McGill.CA / Science / Department of Physics

CPM Seminar

Electrons in self assembled nanowires

Prof. Alastair McLean

Department of Physics
Queen's University

We have recently been able to fabricate nanowires on Silicon (111) surfaces that are only two atoms wide. The wires are grown in a regular array with a wire-to-wire spacing of 13.3 Angstroms. This nanowire system belongs to a class of quasi-1D overlayer systems that stabilise on Si(111). We are studying these systems because they appear, unlike many bulk quasi-1D systems, to be inert to both photon and electron beams. Therefore, they are ideal systems to study electron-electron correlations in 1D using surface sensitive spectroscopies. Furthermore, it makes a lot of sense to study the class of naturally occurring nanowires systems that can br grown on low index Silicon surfaces before attempting to fabricate nanoscale wires in nanoelectronic devices.

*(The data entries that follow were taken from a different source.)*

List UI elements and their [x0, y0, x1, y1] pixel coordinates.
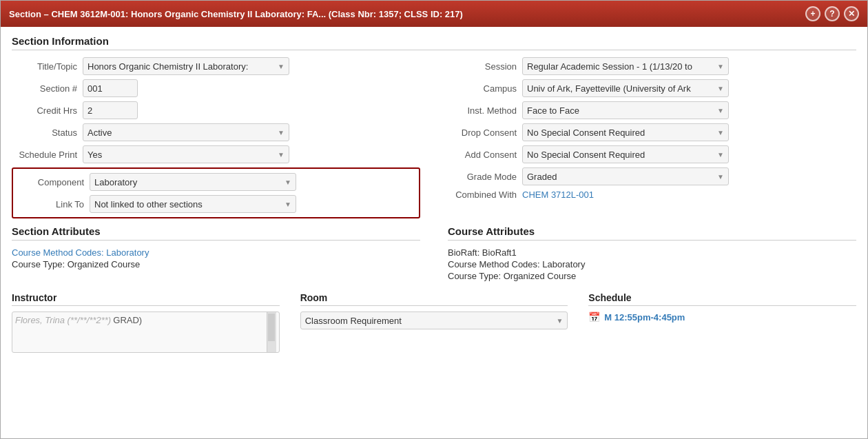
- drop-consent-arrow-icon: ▼: [717, 129, 724, 136]
- link-to-row: Link To Not linked to other sections ▼: [19, 195, 413, 213]
- schedule-print-row: Schedule Print Yes ▼: [12, 145, 420, 163]
- drop-consent-label: Drop Consent: [448, 127, 517, 138]
- title-topic-select[interactable]: Honors Organic Chemistry II Laboratory: …: [83, 57, 289, 75]
- campus-label: Campus: [448, 83, 517, 94]
- course-attr-item-1: Course Method Codes: Laboratory: [448, 259, 856, 269]
- section-attr-list: Course Method Codes: Laboratory Course T…: [12, 247, 420, 269]
- credit-hrs-row: Credit Hrs 2: [12, 101, 420, 119]
- instructor-name: Flores, Trina (**/**/**2**): [15, 315, 111, 325]
- modal-content: Section Information Title/Topic Honors O…: [1, 27, 867, 438]
- modal-window: Section – CHEM 3612M-001: Honors Organic…: [0, 0, 868, 439]
- course-attr-list: BioRaft: BioRaft1 Course Method Codes: L…: [448, 247, 856, 281]
- instructor-role: GRAD): [113, 315, 142, 325]
- inst-method-arrow-icon: ▼: [717, 107, 724, 114]
- add-button[interactable]: +: [805, 6, 820, 21]
- section-info-heading: Section Information: [12, 35, 856, 50]
- schedule-print-label: Schedule Print: [12, 150, 77, 160]
- title-bar: Section – CHEM 3612M-001: Honors Organic…: [1, 1, 867, 27]
- campus-select[interactable]: Univ of Ark, Fayetteville (University of…: [522, 79, 729, 97]
- title-topic-label: Title/Topic: [12, 61, 77, 72]
- schedule-print-select[interactable]: Yes ▼: [83, 145, 289, 163]
- add-consent-arrow-icon: ▼: [717, 151, 724, 159]
- form-right: Session Regular Academic Session - 1 (1/…: [448, 57, 856, 218]
- component-arrow-icon: ▼: [285, 178, 291, 186]
- grade-mode-label: Grade Mode: [448, 172, 517, 182]
- instructor-section: Instructor Flores, Trina (**/**/**2**) G…: [12, 292, 280, 353]
- link-to-label: Link To: [19, 199, 84, 210]
- schedule-section: Schedule 📅 M 12:55pm-4:45pm: [588, 292, 856, 353]
- campus-arrow-icon: ▼: [717, 85, 724, 92]
- room-select[interactable]: Classroom Requirement ▼: [300, 312, 568, 329]
- bottom-grid: Instructor Flores, Trina (**/**/**2**) G…: [12, 292, 856, 353]
- help-button[interactable]: ?: [825, 6, 840, 21]
- course-attributes: Course Attributes BioRaft: BioRaft1 Cour…: [448, 225, 856, 281]
- grade-mode-row: Grade Mode Graded ▼: [448, 167, 856, 185]
- room-heading: Room: [300, 292, 568, 306]
- link-to-select[interactable]: Not linked to other sections ▼: [90, 195, 296, 213]
- status-arrow-icon: ▼: [278, 129, 285, 136]
- grade-mode-arrow-icon: ▼: [717, 173, 724, 181]
- component-select[interactable]: Laboratory ▼: [90, 173, 296, 191]
- link-to-arrow-icon: ▼: [285, 201, 291, 208]
- room-arrow-icon: ▼: [556, 317, 563, 325]
- component-label: Component: [19, 177, 84, 187]
- window-title: Section – CHEM 3612M-001: Honors Organic…: [9, 9, 463, 19]
- calendar-icon: 📅: [588, 312, 600, 323]
- attributes-grid: Section Attributes Course Method Codes: …: [12, 225, 856, 288]
- scroll-track: [268, 314, 275, 341]
- status-label: Status: [12, 127, 77, 138]
- drop-consent-select[interactable]: No Special Consent Required ▼: [522, 123, 729, 141]
- section-attr-item-1: Course Type: Organized Course: [12, 259, 420, 269]
- form-grid: Title/Topic Honors Organic Chemistry II …: [12, 57, 856, 218]
- campus-row: Campus Univ of Ark, Fayetteville (Univer…: [448, 79, 856, 97]
- add-consent-select[interactable]: No Special Consent Required ▼: [522, 145, 729, 163]
- session-row: Session Regular Academic Session - 1 (1/…: [448, 57, 856, 75]
- component-link-box: Component Laboratory ▼ Link To Not linke…: [12, 167, 420, 218]
- section-num-input[interactable]: 001: [83, 79, 138, 97]
- status-select[interactable]: Active ▼: [83, 123, 289, 141]
- scroll-indicator[interactable]: [267, 312, 276, 352]
- session-select[interactable]: Regular Academic Session - 1 (1/13/20 to…: [522, 57, 729, 75]
- instructor-box[interactable]: Flores, Trina (**/**/**2**) GRAD): [12, 312, 280, 353]
- title-bar-actions: + ? ✕: [805, 6, 859, 21]
- section-attr-heading: Section Attributes: [12, 225, 420, 241]
- section-num-label: Section #: [12, 83, 77, 94]
- combined-with-label: Combined With: [448, 190, 517, 200]
- course-attr-item-2: Course Type: Organized Course: [448, 271, 856, 281]
- combined-with-row: Combined With CHEM 3712L-001: [448, 190, 856, 200]
- inst-method-select[interactable]: Face to Face ▼: [522, 101, 729, 119]
- combined-with-link[interactable]: CHEM 3712L-001: [522, 190, 594, 200]
- component-row: Component Laboratory ▼: [19, 173, 413, 191]
- schedule-print-arrow-icon: ▼: [278, 151, 285, 159]
- section-attributes: Section Attributes Course Method Codes: …: [12, 225, 420, 281]
- section-num-row: Section # 001: [12, 79, 420, 97]
- schedule-heading: Schedule: [588, 292, 856, 306]
- add-consent-row: Add Consent No Special Consent Required …: [448, 145, 856, 163]
- add-consent-label: Add Consent: [448, 150, 517, 160]
- credit-hrs-input[interactable]: 2: [83, 101, 138, 119]
- status-row: Status Active ▼: [12, 123, 420, 141]
- title-topic-row: Title/Topic Honors Organic Chemistry II …: [12, 57, 420, 75]
- grade-mode-select[interactable]: Graded ▼: [522, 167, 729, 185]
- schedule-time: 📅 M 12:55pm-4:45pm: [588, 312, 856, 323]
- drop-consent-row: Drop Consent No Special Consent Required…: [448, 123, 856, 141]
- course-attr-heading: Course Attributes: [448, 225, 856, 241]
- session-label: Session: [448, 61, 517, 72]
- credit-hrs-label: Credit Hrs: [12, 105, 77, 116]
- inst-method-row: Inst. Method Face to Face ▼: [448, 101, 856, 119]
- room-section: Room Classroom Requirement ▼: [300, 292, 568, 353]
- inst-method-label: Inst. Method: [448, 105, 517, 116]
- form-left: Title/Topic Honors Organic Chemistry II …: [12, 57, 420, 218]
- session-arrow-icon: ▼: [717, 63, 724, 70]
- title-topic-arrow-icon: ▼: [278, 63, 285, 70]
- section-attr-item-0[interactable]: Course Method Codes: Laboratory: [12, 247, 420, 258]
- course-attr-item-0: BioRaft: BioRaft1: [448, 247, 856, 258]
- close-button[interactable]: ✕: [844, 6, 859, 21]
- instructor-heading: Instructor: [12, 292, 280, 306]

In this talk I will discuss the novel image state that we have recently discovered above the array of nanowires. The array of nanowires has a lower symmetry than an atomically ordered metal surface where image states are normally observed. I will also briefly discuss the progress we have made constructing a novel STM to perform atom resolved imaging of the nanowires systems by selectively tunneling into the image state generated by the In nanowire.